At the age of 26, that father of a 2-year-old son fatally shot himself in the chest, sparing his brain during the suicide so that it could be examined. An autopsy of Langston's brain showed chronic traumatic encephalopathy, a type of brain damage.

A message left Monday with an NCAA spokeswoman was not immediately returned.

The amount of damages sought by the lawsuit is unspecified.

Concussions and their effect on the brain have received considerable attention in recent years as researchers concluded there is a link between CTE and Lou Gehrig's disease, Parkinson's, Alzheimer's and dementia.

In January of last year, a federal judge in Chicago gave preliminary approval to a head-injury settlement between thousands of former athletes and the NCAA.
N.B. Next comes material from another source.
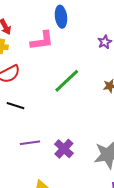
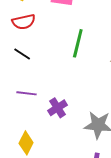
green line: (67, 81) -> (78, 43), turned -48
That proposal includes a $70 million fund to pay for testing current and former athletes for brain injuries they say they suffered while playing collegiate sports, with the tests meant to gauge the extent of neurological injuries and perhaps establish grounds for individual athletes seeking damages.

The NCAA also is required to toughen return-to-play rules after a concussion, and all athletes will take baseline neurological tests to start each year to help doctors determine the severity of any concussion during the season.

The NCAA admitted no wrongdoing in the settlement and has denied understating the dangers of concussions. That deal awaits a judge's final approval, with a hearing scheduled over that on Sept. 22.